» **Document layout detection data**:
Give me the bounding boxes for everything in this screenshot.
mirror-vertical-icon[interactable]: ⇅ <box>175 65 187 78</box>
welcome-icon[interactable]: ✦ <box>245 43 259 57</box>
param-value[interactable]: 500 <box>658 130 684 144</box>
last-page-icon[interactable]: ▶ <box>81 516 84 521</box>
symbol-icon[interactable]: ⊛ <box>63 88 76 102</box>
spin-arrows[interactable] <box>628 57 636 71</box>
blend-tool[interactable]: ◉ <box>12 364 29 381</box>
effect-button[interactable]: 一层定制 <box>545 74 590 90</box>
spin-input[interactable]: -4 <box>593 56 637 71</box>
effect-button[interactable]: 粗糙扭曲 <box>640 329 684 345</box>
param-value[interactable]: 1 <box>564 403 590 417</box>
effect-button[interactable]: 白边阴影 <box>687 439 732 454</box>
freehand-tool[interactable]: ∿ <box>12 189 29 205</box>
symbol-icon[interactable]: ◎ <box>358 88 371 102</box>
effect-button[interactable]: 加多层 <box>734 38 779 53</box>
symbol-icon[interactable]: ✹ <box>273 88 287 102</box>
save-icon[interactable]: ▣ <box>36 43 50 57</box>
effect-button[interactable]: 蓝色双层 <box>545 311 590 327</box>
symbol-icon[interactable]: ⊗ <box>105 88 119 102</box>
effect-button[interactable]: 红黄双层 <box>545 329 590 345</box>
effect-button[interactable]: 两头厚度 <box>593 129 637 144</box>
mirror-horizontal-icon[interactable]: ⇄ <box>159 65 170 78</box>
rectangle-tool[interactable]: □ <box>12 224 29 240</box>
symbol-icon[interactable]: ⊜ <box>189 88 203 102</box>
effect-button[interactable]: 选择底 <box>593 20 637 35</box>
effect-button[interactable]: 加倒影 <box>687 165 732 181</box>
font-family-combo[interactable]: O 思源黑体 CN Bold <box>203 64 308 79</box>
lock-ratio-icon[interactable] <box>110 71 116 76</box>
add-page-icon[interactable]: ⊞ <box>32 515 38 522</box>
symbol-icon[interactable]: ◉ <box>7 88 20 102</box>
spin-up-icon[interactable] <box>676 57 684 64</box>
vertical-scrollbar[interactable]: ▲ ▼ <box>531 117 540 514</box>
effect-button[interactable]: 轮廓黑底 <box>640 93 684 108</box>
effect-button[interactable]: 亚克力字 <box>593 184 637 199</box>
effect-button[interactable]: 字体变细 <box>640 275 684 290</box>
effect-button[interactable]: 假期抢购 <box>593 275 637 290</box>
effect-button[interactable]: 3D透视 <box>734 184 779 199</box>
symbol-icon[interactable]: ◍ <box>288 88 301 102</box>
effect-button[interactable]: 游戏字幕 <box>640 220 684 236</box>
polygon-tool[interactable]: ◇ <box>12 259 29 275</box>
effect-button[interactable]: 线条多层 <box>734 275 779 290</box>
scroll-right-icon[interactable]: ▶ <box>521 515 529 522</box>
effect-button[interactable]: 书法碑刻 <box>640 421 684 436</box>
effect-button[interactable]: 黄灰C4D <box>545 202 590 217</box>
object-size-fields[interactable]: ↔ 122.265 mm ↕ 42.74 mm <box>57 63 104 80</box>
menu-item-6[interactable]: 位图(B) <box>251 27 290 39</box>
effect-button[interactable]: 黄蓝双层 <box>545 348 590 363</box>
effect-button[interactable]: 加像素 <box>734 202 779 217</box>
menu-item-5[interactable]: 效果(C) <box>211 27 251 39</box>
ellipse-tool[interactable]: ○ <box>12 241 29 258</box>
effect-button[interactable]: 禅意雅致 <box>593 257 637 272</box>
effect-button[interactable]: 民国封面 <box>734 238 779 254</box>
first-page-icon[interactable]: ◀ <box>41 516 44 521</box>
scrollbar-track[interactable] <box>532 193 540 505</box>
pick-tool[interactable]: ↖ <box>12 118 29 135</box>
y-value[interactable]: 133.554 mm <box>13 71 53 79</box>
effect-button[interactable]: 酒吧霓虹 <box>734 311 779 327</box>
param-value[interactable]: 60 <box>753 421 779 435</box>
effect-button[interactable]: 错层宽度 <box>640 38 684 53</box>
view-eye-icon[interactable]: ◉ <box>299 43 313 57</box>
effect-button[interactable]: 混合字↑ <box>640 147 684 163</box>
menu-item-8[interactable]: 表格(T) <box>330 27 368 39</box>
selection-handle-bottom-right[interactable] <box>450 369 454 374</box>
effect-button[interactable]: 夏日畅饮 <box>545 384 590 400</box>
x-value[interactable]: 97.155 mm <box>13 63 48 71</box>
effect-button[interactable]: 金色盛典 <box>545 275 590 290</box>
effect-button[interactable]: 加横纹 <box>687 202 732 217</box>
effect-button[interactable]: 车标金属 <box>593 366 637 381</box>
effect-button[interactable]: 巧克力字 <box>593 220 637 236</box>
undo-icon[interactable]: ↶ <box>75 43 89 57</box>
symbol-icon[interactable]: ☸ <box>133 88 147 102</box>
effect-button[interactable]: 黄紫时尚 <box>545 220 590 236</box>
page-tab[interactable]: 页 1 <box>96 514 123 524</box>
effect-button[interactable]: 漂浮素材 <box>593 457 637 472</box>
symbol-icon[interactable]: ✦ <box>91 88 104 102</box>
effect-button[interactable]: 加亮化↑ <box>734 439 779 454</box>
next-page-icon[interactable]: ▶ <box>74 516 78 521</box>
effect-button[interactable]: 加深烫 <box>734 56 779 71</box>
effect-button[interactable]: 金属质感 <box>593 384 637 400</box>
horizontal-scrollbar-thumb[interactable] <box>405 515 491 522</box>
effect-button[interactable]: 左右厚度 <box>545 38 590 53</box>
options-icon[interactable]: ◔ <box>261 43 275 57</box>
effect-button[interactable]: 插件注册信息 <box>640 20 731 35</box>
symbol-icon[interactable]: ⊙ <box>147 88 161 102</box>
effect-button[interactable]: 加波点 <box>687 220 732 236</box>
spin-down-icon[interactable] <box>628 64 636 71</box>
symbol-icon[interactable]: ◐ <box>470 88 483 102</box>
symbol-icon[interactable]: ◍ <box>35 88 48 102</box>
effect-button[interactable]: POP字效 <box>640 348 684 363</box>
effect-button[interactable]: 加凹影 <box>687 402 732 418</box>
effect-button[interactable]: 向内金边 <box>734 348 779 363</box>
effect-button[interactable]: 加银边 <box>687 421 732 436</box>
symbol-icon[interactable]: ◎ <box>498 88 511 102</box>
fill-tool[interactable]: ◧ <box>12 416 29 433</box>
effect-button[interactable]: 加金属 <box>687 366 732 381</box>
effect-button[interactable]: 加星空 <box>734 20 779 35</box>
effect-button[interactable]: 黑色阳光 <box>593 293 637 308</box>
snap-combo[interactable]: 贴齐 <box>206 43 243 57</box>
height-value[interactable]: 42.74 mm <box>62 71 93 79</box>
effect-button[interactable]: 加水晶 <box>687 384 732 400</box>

» **Task objective**: Retype the entries exactly, please. Leave no line out.

» **Exercise answer**:
Give me the bounding boxes for everything in this screenshot.
mirror-vertical-icon[interactable]: ⇅ <box>175 65 187 78</box>
welcome-icon[interactable]: ✦ <box>245 43 259 57</box>
param-value[interactable]: 500 <box>658 130 684 144</box>
last-page-icon[interactable]: ▶ <box>81 516 84 521</box>
symbol-icon[interactable]: ⊛ <box>63 88 76 102</box>
spin-arrows[interactable] <box>628 57 636 71</box>
blend-tool[interactable]: ◉ <box>12 364 29 381</box>
effect-button[interactable]: 一层定制 <box>545 74 590 90</box>
spin-input[interactable]: -4 <box>593 56 637 71</box>
effect-button[interactable]: 粗糙扭曲 <box>640 329 684 345</box>
param-value[interactable]: 1 <box>564 403 590 417</box>
effect-button[interactable]: 白边阴影 <box>687 439 732 454</box>
freehand-tool[interactable]: ∿ <box>12 189 29 205</box>
symbol-icon[interactable]: ◎ <box>358 88 371 102</box>
effect-button[interactable]: 加多层 <box>734 38 779 53</box>
symbol-icon[interactable]: ✹ <box>273 88 287 102</box>
save-icon[interactable]: ▣ <box>36 43 50 57</box>
effect-button[interactable]: 蓝色双层 <box>545 311 590 327</box>
symbol-icon[interactable]: ⊗ <box>105 88 119 102</box>
effect-button[interactable]: 红黄双层 <box>545 329 590 345</box>
effect-button[interactable]: 两头厚度 <box>593 129 637 144</box>
mirror-horizontal-icon[interactable]: ⇄ <box>159 65 170 78</box>
rectangle-tool[interactable]: □ <box>12 224 29 240</box>
symbol-icon[interactable]: ⊜ <box>189 88 203 102</box>
effect-button[interactable]: 选择底 <box>593 20 637 35</box>
effect-button[interactable]: 加倒影 <box>687 165 732 181</box>
font-family-combo[interactable]: O 思源黑体 CN Bold <box>203 64 308 79</box>
lock-ratio-icon[interactable] <box>110 71 116 76</box>
add-page-icon[interactable]: ⊞ <box>32 515 38 522</box>
symbol-icon[interactable]: ◉ <box>7 88 20 102</box>
spin-up-icon[interactable] <box>676 57 684 64</box>
vertical-scrollbar[interactable]: ▲ ▼ <box>531 117 540 514</box>
effect-button[interactable]: 轮廓黑底 <box>640 93 684 108</box>
effect-button[interactable]: 亚克力字 <box>593 184 637 199</box>
effect-button[interactable]: 字体变细 <box>640 275 684 290</box>
effect-button[interactable]: 假期抢购 <box>593 275 637 290</box>
effect-button[interactable]: 3D透视 <box>734 184 779 199</box>
symbol-icon[interactable]: ◍ <box>288 88 301 102</box>
effect-button[interactable]: 游戏字幕 <box>640 220 684 236</box>
polygon-tool[interactable]: ◇ <box>12 259 29 275</box>
effect-button[interactable]: 线条多层 <box>734 275 779 290</box>
scroll-right-icon[interactable]: ▶ <box>521 515 529 522</box>
effect-button[interactable]: 书法碑刻 <box>640 421 684 436</box>
effect-button[interactable]: 黄灰C4D <box>545 202 590 217</box>
object-size-fields[interactable]: ↔ 122.265 mm ↕ 42.74 mm <box>57 63 104 80</box>
menu-item-6[interactable]: 位图(B) <box>251 27 290 39</box>
effect-button[interactable]: 黄蓝双层 <box>545 348 590 363</box>
effect-button[interactable]: 加像素 <box>734 202 779 217</box>
menu-item-5[interactable]: 效果(C) <box>211 27 251 39</box>
ellipse-tool[interactable]: ○ <box>12 241 29 258</box>
effect-button[interactable]: 禅意雅致 <box>593 257 637 272</box>
effect-button[interactable]: 民国封面 <box>734 238 779 254</box>
first-page-icon[interactable]: ◀ <box>41 516 44 521</box>
scrollbar-track[interactable] <box>532 193 540 505</box>
pick-tool[interactable]: ↖ <box>12 118 29 135</box>
y-value[interactable]: 133.554 mm <box>13 71 53 79</box>
effect-button[interactable]: 酒吧霓虹 <box>734 311 779 327</box>
param-value[interactable]: 60 <box>753 421 779 435</box>
effect-button[interactable]: 错层宽度 <box>640 38 684 53</box>
view-eye-icon[interactable]: ◉ <box>299 43 313 57</box>
effect-button[interactable]: 混合字↑ <box>640 147 684 163</box>
menu-item-8[interactable]: 表格(T) <box>330 27 368 39</box>
selection-handle-bottom-right[interactable] <box>450 369 454 374</box>
effect-button[interactable]: 夏日畅饮 <box>545 384 590 400</box>
x-value[interactable]: 97.155 mm <box>13 63 48 71</box>
effect-button[interactable]: 金色盛典 <box>545 275 590 290</box>
effect-button[interactable]: 加横纹 <box>687 202 732 217</box>
effect-button[interactable]: 车标金属 <box>593 366 637 381</box>
effect-button[interactable]: 巧克力字 <box>593 220 637 236</box>
undo-icon[interactable]: ↶ <box>75 43 89 57</box>
symbol-icon[interactable]: ☸ <box>133 88 147 102</box>
effect-button[interactable]: 黄紫时尚 <box>545 220 590 236</box>
page-tab[interactable]: 页 1 <box>96 514 123 524</box>
effect-button[interactable]: 漂浮素材 <box>593 457 637 472</box>
symbol-icon[interactable]: ✦ <box>91 88 104 102</box>
effect-button[interactable]: 加亮化↑ <box>734 439 779 454</box>
next-page-icon[interactable]: ▶ <box>74 516 78 521</box>
effect-button[interactable]: 加深烫 <box>734 56 779 71</box>
effect-button[interactable]: 金属质感 <box>593 384 637 400</box>
horizontal-scrollbar-thumb[interactable] <box>405 515 491 522</box>
effect-button[interactable]: 左右厚度 <box>545 38 590 53</box>
options-icon[interactable]: ◔ <box>261 43 275 57</box>
effect-button[interactable]: 插件注册信息 <box>640 20 731 35</box>
symbol-icon[interactable]: ⊙ <box>147 88 161 102</box>
effect-button[interactable]: 加波点 <box>687 220 732 236</box>
spin-down-icon[interactable] <box>628 64 636 71</box>
symbol-icon[interactable]: ◐ <box>470 88 483 102</box>
symbol-icon[interactable]: ◍ <box>35 88 48 102</box>
effect-button[interactable]: POP字效 <box>640 348 684 363</box>
effect-button[interactable]: 加凹影 <box>687 402 732 418</box>
effect-button[interactable]: 向内金边 <box>734 348 779 363</box>
effect-button[interactable]: 加银边 <box>687 421 732 436</box>
symbol-icon[interactable]: ◎ <box>498 88 511 102</box>
fill-tool[interactable]: ◧ <box>12 416 29 433</box>
effect-button[interactable]: 加金属 <box>687 366 732 381</box>
effect-button[interactable]: 加星空 <box>734 20 779 35</box>
effect-button[interactable]: 黑色阳光 <box>593 293 637 308</box>
snap-combo[interactable]: 贴齐 <box>206 43 243 57</box>
height-value[interactable]: 42.74 mm <box>62 71 93 79</box>
effect-button[interactable]: 加水晶 <box>687 384 732 400</box>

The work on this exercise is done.